Sunday September 16, 2018
Marty Grosz & Chicago Friends
Andy Schumm, Dave Bock, John Otto,
Mike Walbridge, Paul Asaro
Marty Grosz is widely recognized as today's foremost jazz rhythm guitarist and chord soloist. Marty is an outspoken proponent of acoustic guitar—and a rare player who doesn't have to stop if the lights go out. He is virtually the only major jazz guitarist who doesn’t use an amplifier. This makes him either the last remaining proponent of the acoustic guitar tradition in jazz or the lone harbinger of a new non-electric movement.
Marty sings, too. They are delivered in styles ranging from barrelhouse abandon to whispered restraint, and are sometimes raucous or mischievous, but almost always with a wry sense of the absurd. His spontaneous monologs are often hilarious; His vocals are in the Fats Waller tradition.
Martin O. Grosz was born in Berlin, Germany on February 28, 1930. He has been a resident of the USA since the age of three and began playing ukulele at the age of eight. A few years later he heard a record that highlighted guitarist Bernard Addison’s shuffle-beat behind Roy Eldridge’s trumpet. Out went the uke and in came the banjo and guitar.

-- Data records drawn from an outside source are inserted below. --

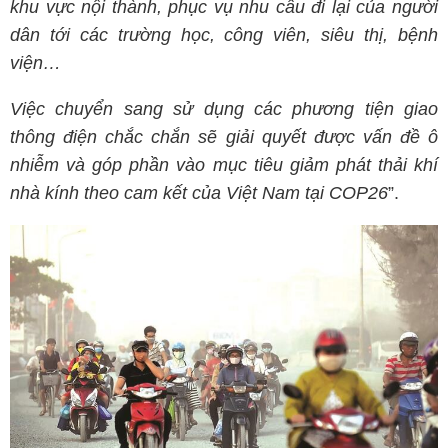
khu vực nội thành, phục vụ nhu cầu đi lại của người
dân tới các trường học, công viên, siêu thị, bệnh
viện…
Việc chuyển sang sử dụng các phương tiện giao
thông điện chắc chắn sẽ giải quyết được vấn đề ô
nhiễm và góp phần vào mục tiêu giảm phát thải khí
nhà kính theo cam kết của Việt Nam tại COP26
”.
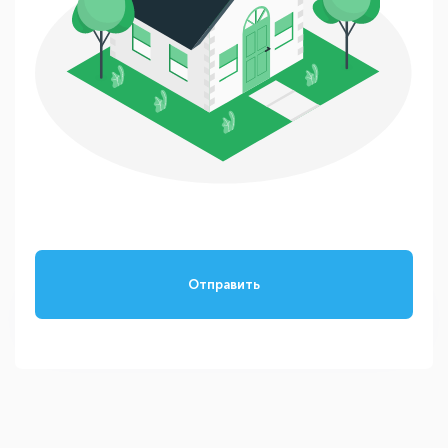
Отправить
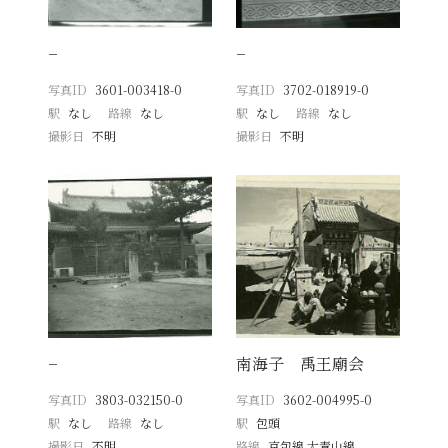
−
−
写真ID
3601-003418-0
写真ID
3702-018919-0
駅
なし
路線
なし
駅
なし
路線
なし
撮影日
不明
撮影日
不明
−
南海子 禹王廟会
写真ID
3803-032150-0
写真ID
3602-004995-0
駅
なし
路線
なし
駅
包頭
撮影日
不明
路線
京包線 大青山線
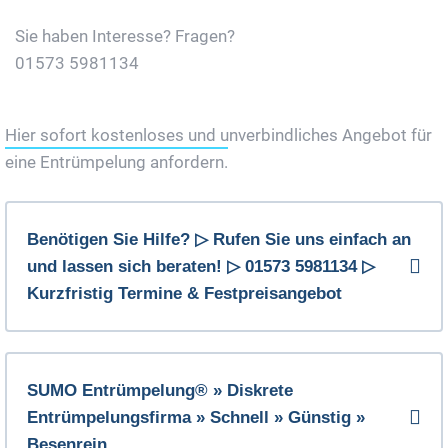
Sie haben Interesse? Fragen?
01573 5981134
Jetzt Gratis Angebot Anfordern
Hier sofort kostenloses und unverbindliches Angebot für
eine Entrümpelung anfordern.
Benötigen Sie Hilfe? ▷ Rufen Sie uns einfach an
und lassen sich beraten! ▷ 01573 5981134 ▷
Kurzfristig Termine & Festpreisangebot
SUMO Entrümpelung® » Diskrete
Entrümpelungsfirma » Schnell » Günstig »
Besenrein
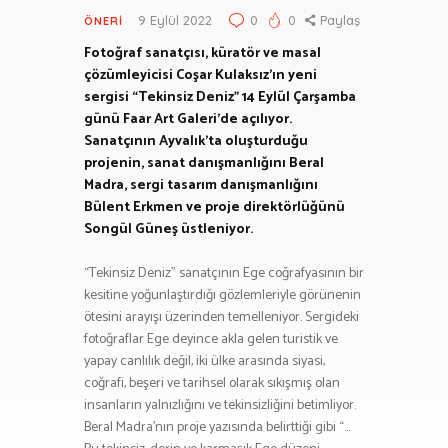
9 Eylül 2022
0
0
Paylaş
ÖNERI
Fotoğraf sanatçısı, küratör ve masal
çözümleyicisi Coşar Kulaksız’ın yeni
sergisi “Tekinsiz Deniz” 14 Eylül Çarşamba
günü Faar Art Galeri’de açılıyor.
Sanatçının Ayvalık’ta oluşturduğu
projenin, sanat danışmanlığını Beral
Madra, sergi tasarım danışmanlığını
Bülent Erkmen ve proje direktörlüğünü
Songül Güneş üstleniyor.
“Tekinsiz Deniz” sanatçının Ege coğrafyasının bir
kesitine yoğunlaştırdığı gözlemleriyle görünenin
ötesini arayışı üzerinden temelleniyor. Sergideki
fotoğraflar Ege deyince akla gelen turistik ve
yapay canlılık değil, iki ülke arasında siyasi,
coğrafi, beşeri ve tarihsel olarak sıkışmış olan
insanların yalnızlığını ve tekinsizliğini betimliyor.
Beral Madra’nın proje yazısında belirttiği gibi “…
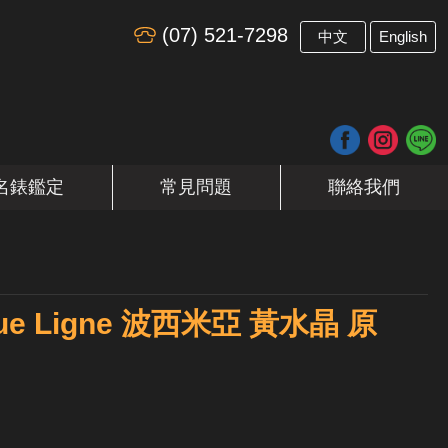
(07) 521-7298
​
中文
English
名錶鑑定
常見問題
聯絡我們
oue Ligne 波西米亞 黃水晶 原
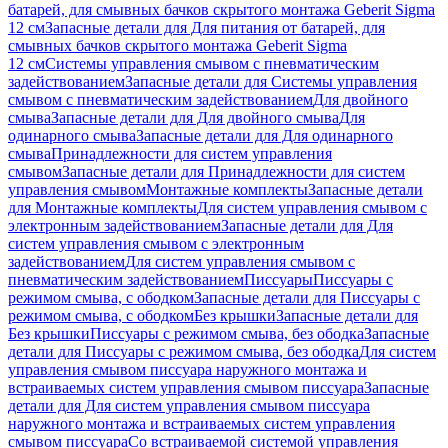
батарей, для смывных бачков скрытого монтажа Geberit Sigma
12 см
Запасные детали для Для питания от батарей, для
смывных бачков скрытого монтажа Geberit Sigma
12 см
Системы управления смывом с пневматическим
задействованием
Запасные детали для Системы управления
смывом с пневматическим задействованием
Для двойного
смыва
Запасные детали для Для двойного смыва
Для
одинарного смыва
Запасные детали для Для одинарного
смыва
Принадлежности для систем управления
смывом
Запасные детали для Принадлежности для систем
управления смывом
Монтажные комплекты
Запасные детали
для Монтажные комплекты
Для систем управления смывом с
электронным задействованием
Запасные детали для Для
систем управления смывом с электронным
задействованием
Для систем управления смывом с
пневматическим задействованием
Писсуары
Писсуары с
режимом смыва, с ободком
Запасные детали для Писсуары с
режимом смыва, с ободком
Без крышки
Запасные детали для
Без крышки
Писсуары с режимом смыва, без ободка
Запасные
детали для Писсуары с режимом смыва, без ободка
Для систем
управления смывом писсуара наружного монтажа и
встраиваемых систем управления смывом писсуара
Запасные
детали для Для систем управления смывом писсуара
наружного монтажа и встраиваемых систем управления
смывом писсуара
Со встраиваемой системой управления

While growing up in New York, Marty attended Columbia University and in 1950, recorded his first record with a band that included the young pianist, Dick Wellstood and the veteran New Orleans bassist, Pops Foster. Settled in Chicago for nearly 20 years, he played with many of Chicago’s jazz stars such as Albert Ammons, Floyd O’Brien, Art Hodes and Jim Lannigan and he recorded with Dave Remington, Art Hodes, and Albert Nicholas in the 1950s.
It was in 1959 with Marty Grosz, Nappy Trottier, Albert Nicholas and Art Hodes that Mike Walbridge made his first recording. It was done by the Chicago Delmark label. Mike has continued his association with Marty by putting together the “Chicago Friends” for this concert.

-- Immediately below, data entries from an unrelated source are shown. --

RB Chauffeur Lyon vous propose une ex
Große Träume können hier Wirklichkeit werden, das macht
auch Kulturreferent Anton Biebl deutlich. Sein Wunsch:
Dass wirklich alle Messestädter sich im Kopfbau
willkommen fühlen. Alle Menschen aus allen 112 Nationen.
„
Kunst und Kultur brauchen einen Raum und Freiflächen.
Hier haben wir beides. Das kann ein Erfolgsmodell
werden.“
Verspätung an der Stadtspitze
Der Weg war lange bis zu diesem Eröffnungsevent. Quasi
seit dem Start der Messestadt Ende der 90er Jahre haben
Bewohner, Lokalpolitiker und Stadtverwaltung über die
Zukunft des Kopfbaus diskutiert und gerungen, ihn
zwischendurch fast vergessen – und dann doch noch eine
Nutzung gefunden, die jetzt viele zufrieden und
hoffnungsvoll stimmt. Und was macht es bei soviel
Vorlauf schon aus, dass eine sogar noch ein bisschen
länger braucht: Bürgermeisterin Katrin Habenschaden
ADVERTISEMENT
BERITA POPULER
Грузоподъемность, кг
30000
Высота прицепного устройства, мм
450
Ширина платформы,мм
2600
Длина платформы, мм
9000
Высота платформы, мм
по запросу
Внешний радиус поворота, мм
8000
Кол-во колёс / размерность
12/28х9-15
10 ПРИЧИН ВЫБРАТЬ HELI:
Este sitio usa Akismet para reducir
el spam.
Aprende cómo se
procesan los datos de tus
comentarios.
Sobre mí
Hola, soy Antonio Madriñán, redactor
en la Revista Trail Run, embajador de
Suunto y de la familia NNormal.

Marty returned to New York in 1975 to join Bob Wilber and Kenny Davern’s Soprano Summit. He then toured and recorded with Dick Wellstood’s Friends of Fats, Yank Lawson and Bob Haggart and the New York Jazz Repertory Orchestra directed by Dick Hyman. Later he headed the Orphan Newsboys, a superb quartet that included Peter Ecklund, Bobby Gordon and Bassist Greg Cohen.
Marty has appeared at guitar concerts with such players as Joe Pass, Herb Ellis and Charlie Byrd. He enjoys playing guitar duets and often works in a duet context with a violinist or saxophonist.